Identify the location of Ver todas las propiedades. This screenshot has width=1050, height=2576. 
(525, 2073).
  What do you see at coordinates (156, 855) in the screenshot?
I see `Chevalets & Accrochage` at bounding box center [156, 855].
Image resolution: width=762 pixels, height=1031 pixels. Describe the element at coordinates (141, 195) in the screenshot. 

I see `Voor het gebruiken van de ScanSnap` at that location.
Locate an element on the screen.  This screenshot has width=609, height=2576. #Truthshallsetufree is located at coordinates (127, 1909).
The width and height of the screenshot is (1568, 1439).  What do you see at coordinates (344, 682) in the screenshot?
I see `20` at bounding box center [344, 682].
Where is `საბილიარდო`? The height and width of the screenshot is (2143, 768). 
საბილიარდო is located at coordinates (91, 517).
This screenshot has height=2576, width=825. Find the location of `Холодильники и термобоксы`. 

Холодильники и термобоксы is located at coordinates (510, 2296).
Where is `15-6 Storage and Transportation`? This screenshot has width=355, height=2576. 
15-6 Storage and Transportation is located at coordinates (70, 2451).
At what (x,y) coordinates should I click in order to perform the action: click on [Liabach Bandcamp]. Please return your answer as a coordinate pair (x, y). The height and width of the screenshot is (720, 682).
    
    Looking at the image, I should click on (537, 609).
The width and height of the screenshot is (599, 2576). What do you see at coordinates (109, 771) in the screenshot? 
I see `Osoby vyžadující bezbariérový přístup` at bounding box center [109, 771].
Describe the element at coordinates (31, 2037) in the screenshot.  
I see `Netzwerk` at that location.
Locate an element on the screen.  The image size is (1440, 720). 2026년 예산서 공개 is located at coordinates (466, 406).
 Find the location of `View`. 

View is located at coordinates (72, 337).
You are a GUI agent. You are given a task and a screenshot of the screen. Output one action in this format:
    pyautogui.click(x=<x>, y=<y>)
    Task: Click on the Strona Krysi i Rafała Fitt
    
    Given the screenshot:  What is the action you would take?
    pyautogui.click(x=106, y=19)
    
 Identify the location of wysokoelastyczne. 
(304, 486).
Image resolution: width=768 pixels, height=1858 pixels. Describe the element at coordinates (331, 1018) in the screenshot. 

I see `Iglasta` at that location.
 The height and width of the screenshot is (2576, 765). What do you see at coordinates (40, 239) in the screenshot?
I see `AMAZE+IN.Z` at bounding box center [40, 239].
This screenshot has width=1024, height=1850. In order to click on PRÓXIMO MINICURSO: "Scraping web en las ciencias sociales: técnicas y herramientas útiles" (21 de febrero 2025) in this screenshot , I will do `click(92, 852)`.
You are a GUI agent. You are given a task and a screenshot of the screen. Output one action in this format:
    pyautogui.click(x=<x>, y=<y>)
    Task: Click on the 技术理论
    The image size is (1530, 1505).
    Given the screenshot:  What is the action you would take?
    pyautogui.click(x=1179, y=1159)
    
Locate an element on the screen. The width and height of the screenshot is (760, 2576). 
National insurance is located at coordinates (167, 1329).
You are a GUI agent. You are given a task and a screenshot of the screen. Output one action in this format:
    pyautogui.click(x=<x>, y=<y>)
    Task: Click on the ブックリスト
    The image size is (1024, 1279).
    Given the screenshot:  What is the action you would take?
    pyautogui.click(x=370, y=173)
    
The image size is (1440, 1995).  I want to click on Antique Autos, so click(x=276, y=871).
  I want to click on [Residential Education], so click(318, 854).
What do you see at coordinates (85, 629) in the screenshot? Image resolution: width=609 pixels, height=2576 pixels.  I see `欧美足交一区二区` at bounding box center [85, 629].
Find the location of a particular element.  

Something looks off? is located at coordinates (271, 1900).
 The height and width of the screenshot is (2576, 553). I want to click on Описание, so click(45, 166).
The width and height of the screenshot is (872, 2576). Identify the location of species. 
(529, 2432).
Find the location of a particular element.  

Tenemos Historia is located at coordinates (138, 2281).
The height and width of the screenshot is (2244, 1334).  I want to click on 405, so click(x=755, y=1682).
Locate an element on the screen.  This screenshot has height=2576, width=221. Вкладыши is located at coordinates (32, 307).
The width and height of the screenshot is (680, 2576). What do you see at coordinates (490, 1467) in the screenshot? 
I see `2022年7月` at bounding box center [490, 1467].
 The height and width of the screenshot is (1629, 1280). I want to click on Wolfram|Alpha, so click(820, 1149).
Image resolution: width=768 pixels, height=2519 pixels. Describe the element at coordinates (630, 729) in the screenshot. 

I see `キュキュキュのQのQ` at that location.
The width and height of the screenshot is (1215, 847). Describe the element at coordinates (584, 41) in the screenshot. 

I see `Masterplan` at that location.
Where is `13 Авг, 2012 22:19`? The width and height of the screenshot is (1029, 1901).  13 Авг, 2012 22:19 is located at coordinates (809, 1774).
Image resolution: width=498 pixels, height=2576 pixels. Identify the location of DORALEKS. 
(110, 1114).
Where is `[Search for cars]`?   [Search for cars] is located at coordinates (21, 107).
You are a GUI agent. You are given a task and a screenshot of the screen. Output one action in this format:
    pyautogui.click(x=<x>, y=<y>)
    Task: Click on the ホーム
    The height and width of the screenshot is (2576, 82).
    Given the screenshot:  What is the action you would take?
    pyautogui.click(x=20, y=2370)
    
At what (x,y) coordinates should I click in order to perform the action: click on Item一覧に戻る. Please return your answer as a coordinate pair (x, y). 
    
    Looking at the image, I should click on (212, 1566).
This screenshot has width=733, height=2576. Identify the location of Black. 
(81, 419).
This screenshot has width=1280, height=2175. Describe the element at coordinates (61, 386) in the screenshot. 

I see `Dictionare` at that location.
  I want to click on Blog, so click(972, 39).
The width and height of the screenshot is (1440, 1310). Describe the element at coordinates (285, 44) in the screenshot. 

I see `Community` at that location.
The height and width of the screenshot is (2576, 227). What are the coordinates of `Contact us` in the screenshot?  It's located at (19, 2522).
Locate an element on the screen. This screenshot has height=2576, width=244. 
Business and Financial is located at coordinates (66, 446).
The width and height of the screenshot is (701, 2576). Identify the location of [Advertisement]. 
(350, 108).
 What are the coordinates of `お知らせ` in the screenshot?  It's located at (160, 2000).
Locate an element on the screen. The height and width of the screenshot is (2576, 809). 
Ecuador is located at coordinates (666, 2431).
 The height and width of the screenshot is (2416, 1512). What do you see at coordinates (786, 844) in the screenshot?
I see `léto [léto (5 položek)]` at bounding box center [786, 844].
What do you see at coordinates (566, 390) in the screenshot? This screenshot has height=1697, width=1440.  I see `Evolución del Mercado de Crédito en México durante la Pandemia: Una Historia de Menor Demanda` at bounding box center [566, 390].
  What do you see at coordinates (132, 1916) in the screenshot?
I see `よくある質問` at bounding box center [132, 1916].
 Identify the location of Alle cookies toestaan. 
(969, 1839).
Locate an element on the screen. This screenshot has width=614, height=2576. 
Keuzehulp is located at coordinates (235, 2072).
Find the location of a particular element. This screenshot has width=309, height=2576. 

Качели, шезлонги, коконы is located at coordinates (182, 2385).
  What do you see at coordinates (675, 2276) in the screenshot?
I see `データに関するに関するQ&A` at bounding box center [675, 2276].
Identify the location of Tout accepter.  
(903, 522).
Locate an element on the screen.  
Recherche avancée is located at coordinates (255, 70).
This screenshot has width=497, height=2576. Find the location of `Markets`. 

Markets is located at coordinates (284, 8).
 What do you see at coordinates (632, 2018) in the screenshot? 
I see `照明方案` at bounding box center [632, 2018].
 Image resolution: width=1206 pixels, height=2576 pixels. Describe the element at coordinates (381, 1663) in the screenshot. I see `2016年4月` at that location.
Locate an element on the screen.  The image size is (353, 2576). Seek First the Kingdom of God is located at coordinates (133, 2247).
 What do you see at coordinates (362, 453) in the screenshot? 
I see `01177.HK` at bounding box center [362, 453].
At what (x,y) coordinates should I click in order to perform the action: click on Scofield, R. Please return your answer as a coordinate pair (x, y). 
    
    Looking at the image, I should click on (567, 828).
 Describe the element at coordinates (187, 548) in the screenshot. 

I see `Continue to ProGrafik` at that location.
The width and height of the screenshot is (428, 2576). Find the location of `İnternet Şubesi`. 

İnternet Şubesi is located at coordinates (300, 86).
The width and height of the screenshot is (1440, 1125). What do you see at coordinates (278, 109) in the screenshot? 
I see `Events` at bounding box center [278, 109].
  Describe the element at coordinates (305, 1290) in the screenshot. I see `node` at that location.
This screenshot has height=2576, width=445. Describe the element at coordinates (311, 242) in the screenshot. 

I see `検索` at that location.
_____
| Required action |
The entries above hold the needed span. Transcribe exactly the lines from the one with "Identify the location of wysokoelastyczne." to the one with "The image size is (1024, 1279).", both included.

| Result for this task |
 Identify the location of wysokoelastyczne. 
(304, 486).
Image resolution: width=768 pixels, height=1858 pixels. Describe the element at coordinates (331, 1018) in the screenshot. 

I see `Iglasta` at that location.
 The height and width of the screenshot is (2576, 765). What do you see at coordinates (40, 239) in the screenshot?
I see `AMAZE+IN.Z` at bounding box center [40, 239].
This screenshot has width=1024, height=1850. In order to click on PRÓXIMO MINICURSO: "Scraping web en las ciencias sociales: técnicas y herramientas útiles" (21 de febrero 2025) in this screenshot , I will do `click(92, 852)`.
You are a GUI agent. You are given a task and a screenshot of the screen. Output one action in this format:
    pyautogui.click(x=<x>, y=<y>)
    Task: Click on the 技术理论
    The image size is (1530, 1505).
    Given the screenshot:  What is the action you would take?
    pyautogui.click(x=1179, y=1159)
    
Locate an element on the screen. The width and height of the screenshot is (760, 2576). 
National insurance is located at coordinates (167, 1329).
You are a GUI agent. You are given a task and a screenshot of the screen. Output one action in this format:
    pyautogui.click(x=<x>, y=<y>)
    Task: Click on the ブックリスト
    The image size is (1024, 1279).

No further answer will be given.